Aim of the exercise: Every line from the one holding "destinazioni." through the final line of the entries is to be reproduced exactly, and no other line.

[Extracted page text data]
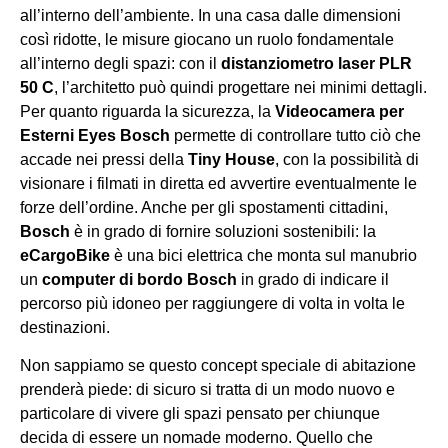
all’interno dell’ambiente. In una casa dalle dimensioni
così ridotte, le misure giocano un ruolo fondamentale
all’interno degli spazi: con il
distanziometro laser PLR
50 C
, l’architetto può quindi progettare nei minimi dettagli.
Per quanto riguarda la sicurezza, la
Videocamera per
Esterni Eyes Bosch
permette di controllare tutto ciò che
accade nei pressi della
Tiny House
, con la possibilità di
visionare i filmati in diretta ed avvertire eventualmente le
forze dell’ordine. Anche per gli spostamenti cittadini,
Bosch
è in grado di fornire soluzioni sostenibili: la
eCargoBike
è una bici elettrica che monta sul manubrio
un
computer di bordo Bosch
in grado di indicare il
percorso più idoneo per raggiungere di volta in volta le
destinazioni.
Non sappiamo se questo concept speciale di abitazione
prenderà piede: di sicuro si tratta di un modo nuovo e
particolare di vivere gli spazi pensato per chiunque
decida di essere un nomade moderno. Quello che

Answer to the problem:
destinazioni.
Non sappiamo se questo concept speciale di abitazione
prenderà piede: di sicuro si tratta di un modo nuovo e
particolare di vivere gli spazi pensato per chiunque
decida di essere un nomade moderno. Quello che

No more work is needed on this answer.